Ismail Royer, the American Islamist who plead guilty to criminal charges related to his activities in the Virginia Jihad Network, appears to have asked a compatriot to pass on a letter he wrote to a "brother." I won't link to the original post (because the blogger is an Islamist), but you can copy and paste the URL in order to read it for yourself. You may be surprised:
http://umarlee.com/2007/06/17/letter-from-ismail-royer-to-a-brother/
You raise some interesting points in your letter. I’ll begin by saying, it’s very heartening to hear of a Muslim majoring in English, which is really an aspect of the study of the soul of man. Walt Whitman said, “Viewed freely, the English language is the accretion & growth of every dialect, race & range of time, and is the culling & composition of all. From this point of view, it stands for Language in the largest sense, & is really the greatest of all studies.” This sounds politically incorrect now, but there’s a lot of truth in it - excepting, of course, classical Arabic’s role as the master key to our religion.

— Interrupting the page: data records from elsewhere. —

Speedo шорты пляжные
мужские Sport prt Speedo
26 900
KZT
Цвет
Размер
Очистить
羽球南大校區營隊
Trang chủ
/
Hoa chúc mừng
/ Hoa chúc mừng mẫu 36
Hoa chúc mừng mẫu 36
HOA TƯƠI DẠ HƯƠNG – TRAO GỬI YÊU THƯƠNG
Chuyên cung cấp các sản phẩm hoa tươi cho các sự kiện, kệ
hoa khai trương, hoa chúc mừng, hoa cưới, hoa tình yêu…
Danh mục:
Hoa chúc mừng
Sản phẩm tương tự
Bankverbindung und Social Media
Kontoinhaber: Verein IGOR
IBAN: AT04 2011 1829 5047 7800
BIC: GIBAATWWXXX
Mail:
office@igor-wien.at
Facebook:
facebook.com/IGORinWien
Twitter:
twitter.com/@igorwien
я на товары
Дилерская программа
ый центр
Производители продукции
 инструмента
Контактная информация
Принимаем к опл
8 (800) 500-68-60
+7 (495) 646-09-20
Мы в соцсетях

Royer then offers some (standard, but good) writing advice:
Some advice: declare bad writing your enemy. Read Orwell’s “Politics & the English Language” & Strunck & White’s booklet. Read good writing, like Hemingway, Mark Twain, Faulkner, Fitzgerald, etc. Eliminate jargon & excess words. Avoid words of Latin & Greek origin if an Anglo-Saxon word will do.
He goes on to offer reading suggestions:
I would start with Dostoevsky (Notes from Underground, Crime & Punishment, Brother Karamazov) & Kierkegaard (The Sickness Unto Death, The Concept of Anxiety), they are key.

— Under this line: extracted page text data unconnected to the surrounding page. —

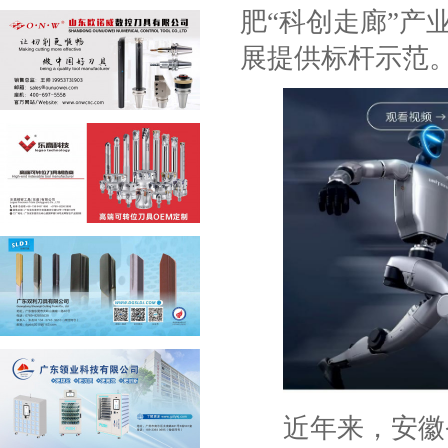
肥“科创走廊”产
展提供标杆示范
近年来，安徽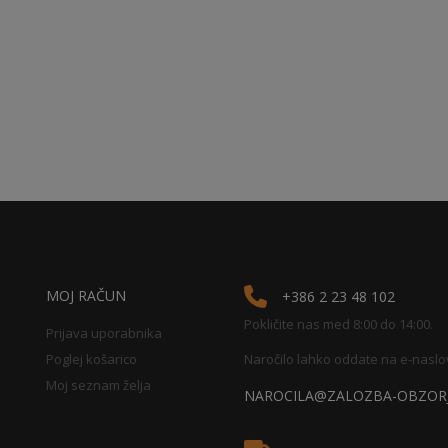
MOJ RAČUN
+386 2 23 48 102
Pokličite nas med 8:00 do 14:00.
Prijava uporabnika
Poglej košarico
Naročilo lahko oddate na e-naslo
Moj seznam želja
NAROCILA@ZALOZBA-OBZORJ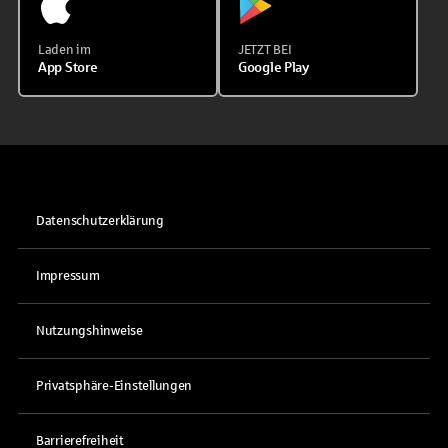
Laden im
JETZT BEI
App Store
Google Play
Datenschutzerklärung
Impressum
Nutzungshinweise
Privatsphäre-Einstellungen
Barrierefreiheit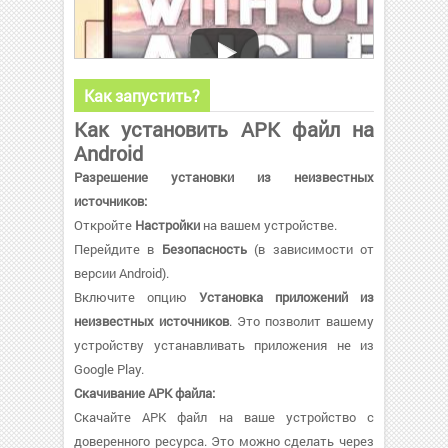
Как запустить?
Как установить APK файл на
Android
Разрешение установки из неизвестных
источников:
Откройте
Настройки
на вашем устройстве.
Перейдите в
Безопасность
(в зависимости от
версии Android).
Включите опцию
Установка приложений из
неизвестных источников
. Это позволит вашему
устройству устанавливать приложения не из
Google Play.
Скачивание APK файла:
Скачайте APK файл на ваше устройство с
доверенного ресурса. Это можно сделать через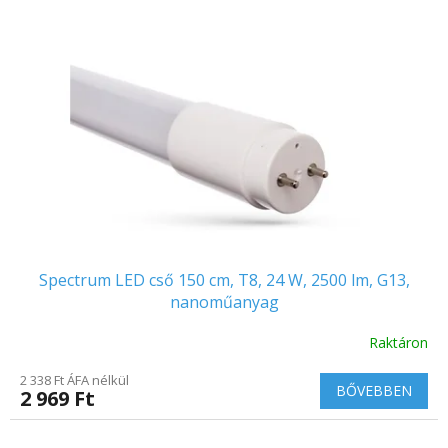
d
m
e
é
z
k
é
e
s
k
e
l
i
s
t
á
j
a
Spectrum LED cső 150 cm, T8, 24 W, 2500 lm, G13,
nanoműanyag
Raktáron
2 338 Ft ÁFA nélkül
BŐVEBBEN
2 969 Ft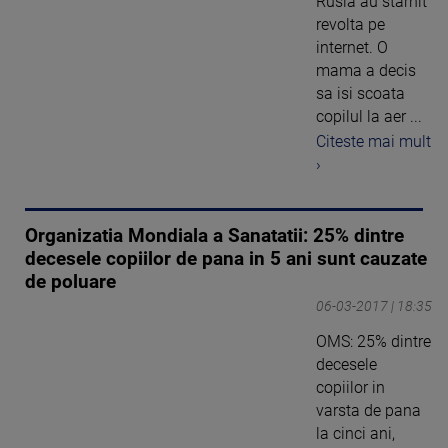
Rusia au starnit
revolta pe
internet. O
mama a decis
sa isi scoata
copilul la aer ...
Citeste mai mult
›
Organizatia Mondiala a Sanatatii: 25% dintre
decesele copiilor de pana in 5 ani sunt cauzate
de poluare
06-03-2017 | 18:35
OMS: 25% dintre
decesele
copiilor in
varsta de pana
la cinci ani,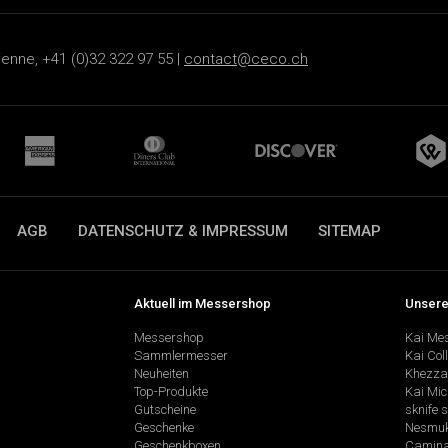
ienne, +41 (0)32 322 97 55 |
contact@ceco.ch
AGB
DATENSCHUTZ & IMPRESSUM
SITEMAP
Aktuell im Messershop
Unsere
Messershop
Kai Me
Sammlermesser
Kai Col
Neuheiten
Khezza
Top-Produkte
Kai Mic
Gutscheine
sknife 
Geschenke
Nesmu
Geschenkboxen
Camina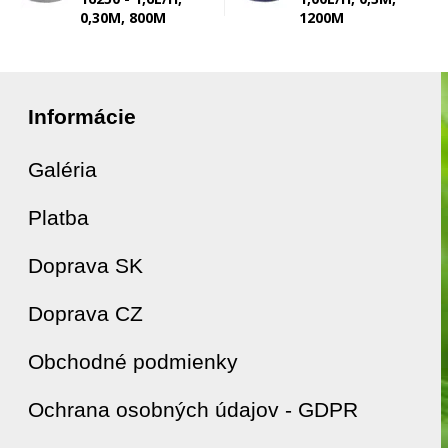
0,30M, 800M
1200M
Informácie
Galéria
Platba
Doprava SK
Doprava CZ
Obchodné podmienky
Ochrana osobných údajov - GDPR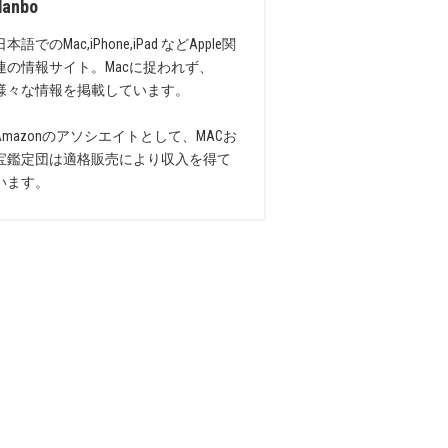
danbo
日本語でのMac,iPhone,iPad などApple関
連の情報サイト。Macに捉われず、
様々な情報を掲載しています。
Amazonのアソシエイトとして、MACお
宝鑑定団は適格販売により収入を得て
います。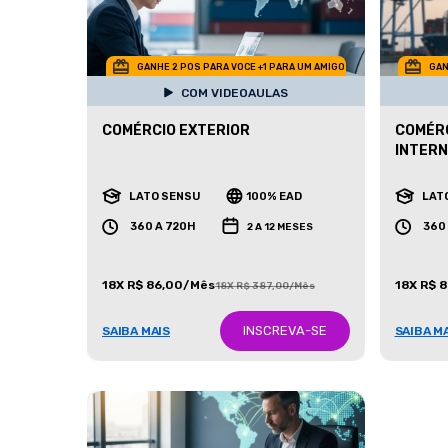
GANHE 2 POS PARA VOCE +1 PARA UM AMIGO
GAN
COM VIDEOAULAS
COMÉRCIO EXTERIOR
COMÉRC
INTERN
LATO SENSU
100% EAD
LAT
360 A 720H
360
2 A 12 MESES
18X R$ 86,00/Mês
18X R$ 
18X R$ 387,00/Mês
INSCREVA-SE
SAIBA MAIS
SAIBA M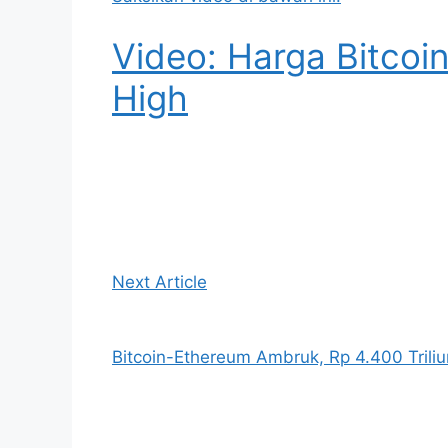
Video: Harga Bitcoi
High
Next Article
Bitcoin-Ethereum Ambruk, Rp 4.400 Tril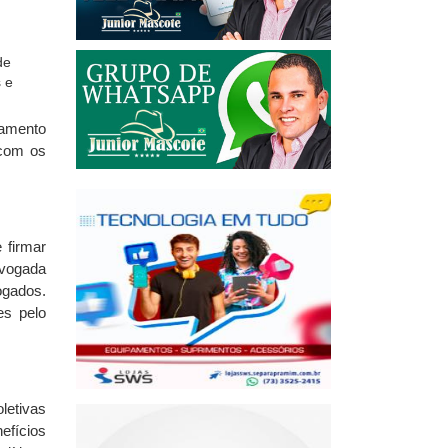
namento
 com os
 firmar
dvogada
ogados.
es pelo
letivas
efícios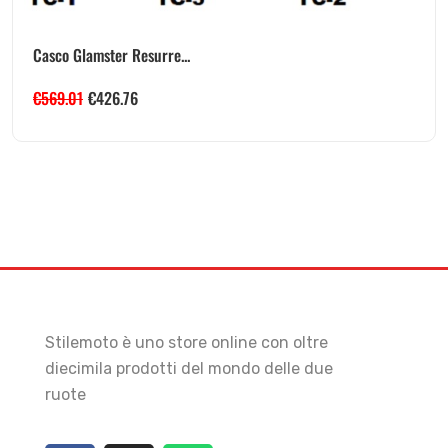
Casco Glamster Resurre...
€
569.01
€
426.76
Stilemoto è uno store online con oltre
diecimila prodotti del mondo delle due
ruote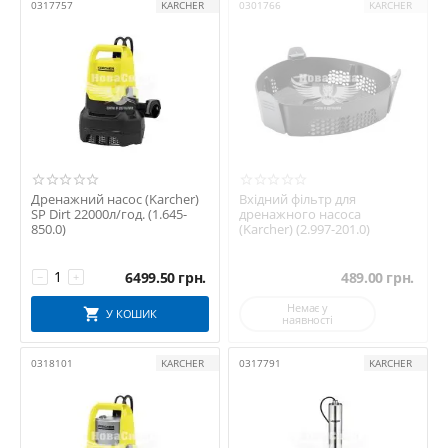
0317757
KARCHER
0301766
KARCHER
Дренажний насос (Karcher)
Вхідний фільтр для
SP Dirt 22000л/год. (1.645-
дренажного насоса
850.0)
(Karcher) (2.997-201.0)
6499.50
грн.
489.00
грн.
−
+
Немає у
У КОШИК
наявності
0318101
KARCHER
0317791
KARCHER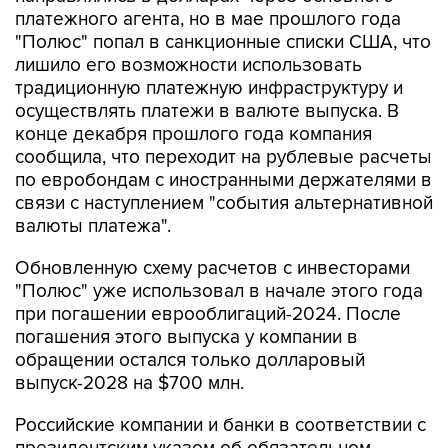
"Полюс" попал в санкционные списки США, что
лишило его возможности использовать
традиционную платежную инфраструктуру и
осуществлять платежи в валюте выпуска. В
конце декабря прошлого года компания
сообщила, что переходит на рублевые расчеты
по евробондам с иностранными держателями в
связи с наступлением "события альтернативной
валюты платежа".
Обновленную схему расчетов с инвесторами
"Полюс" уже использовал в начале этого года
при погашении еврооблигаций-2024. После
погашения этого выпуска у компании в
обращении остался только долларовый
выпуск-2028 на $700 млн.
Российские компании и банки в соответствии с
президентским указом об обязательном
замещении евробондов должны до 1 июля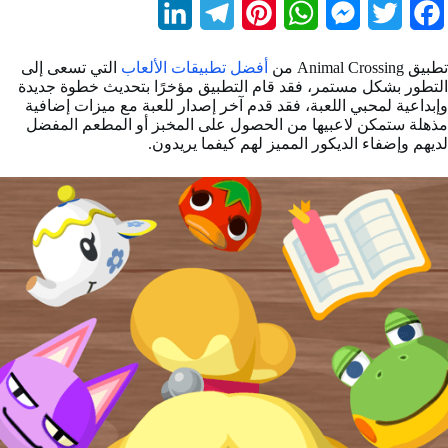
L
T
P
W
M
T
F
i
e
i
h
e
w
a
تطبيق Animal Crossing من
أفضل تطبيقات الألعاب
التي تسعى إلى
n
l
n
a
s
i
c
التطور بشكل مستمر، فقد قام التطبيق مؤخرًا بتحديث خطوة جديدة
وإبداعية لمحبي اللعبة، فقد قدم آخر إصدار للعبة مع ميزات إضافية
k
e
t
t
s
t
e
مذهلة ستمكن لاعبيها من الحصول على المخبز أو المطعم المفضل
لديهم وإضفاء الديكور المميز لهم كيفما يريدون.
e
g
e
s
e
t
b
d
r
r
A
n
e
o
I
a
e
p
g
r
o
n
m
s
p
e
k
t
r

Then, Balzac (Pere Goriot, etc.), Flaubert (Madame Bovary), Turgenev (Fathers & Sons), Melville (Bartleby). Certainly Kafka & Orwell, & Nietzsche.

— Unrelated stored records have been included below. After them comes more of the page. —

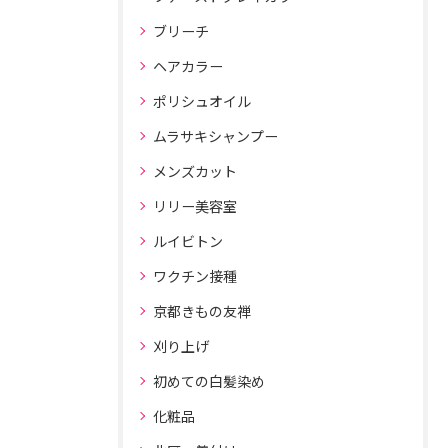
ブリーチ
ヘアカラー
ポリシュオイル
ムラサキシャンプー
メンズカット
リリー美容室
ルイビトン
ワクチン接種
京都きもの友禅
刈り上げ
初めての白髪染め
化粧品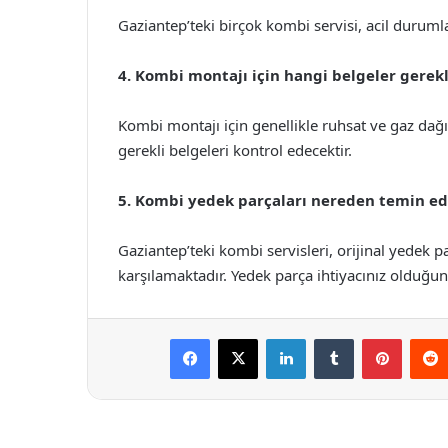
Gaziantep’teki birçok kombi servisi, acil duruml
4. Kombi montajı için hangi belgeler gerekl
Kombi montajı için genellikle ruhsat ve gaz dağıt
gerekli belgeleri kontrol edecektir.
5. Kombi yedek parçaları nereden temin edi
Gaziantep’teki kombi servisleri, orijinal yedek pa
karşılamaktadır. Yedek parça ihtiyacınız olduğunda
Facebook
X
LinkedIn
Tumblr
Pintere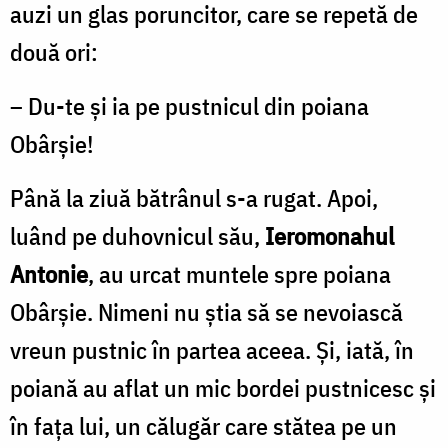
auzi un glas poruncitor, care se repetă de
două ori:
– Du-te şi ia pe pustnicul din poiana
Obârşie!
Până la ziuă bătrânul s-a rugat. Apoi,
luând pe duhovnicul său,
Ieromonahul
Antonie
, au urcat muntele spre poiana
Obârşie. Nimeni nu ştia să se nevoiască
vreun pustnic în partea aceea. Şi, iată, în
poiană au aflat un mic bordei pustnicesc şi
în faţa lui, un călugăr care stătea pe un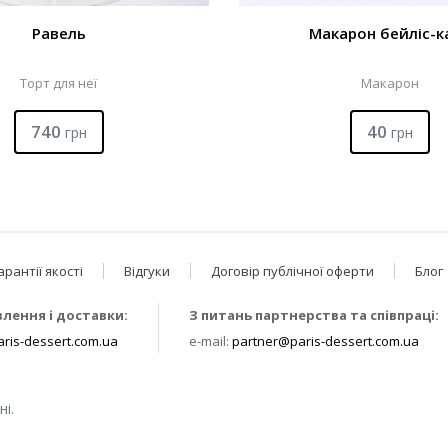
Равель
Макарон бейліс-к
Торт для неї
Макарон
740
40
грн
грн
арантії якості
Відгуки
Договір публічної оферти
Блог
влення і доставки:
З питань партнерства та співпраці:
ris-dessert.com.ua
e-mail:
partner@paris-dessert.com.ua
і.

I realize most of that is not originally English. They are some of my favorite examples. And beyond them, if you read any of the good writers writing from the early to mid 1800’s to the early 1900’s (i.e. Dickens, James), you will gain insight into how society was beginning to change.
Too much 19th century literature on the list. His thinking shows the influence of that glorious and depressing age; there's the cynicism of modernity, and the despair of its lukewarm Deism.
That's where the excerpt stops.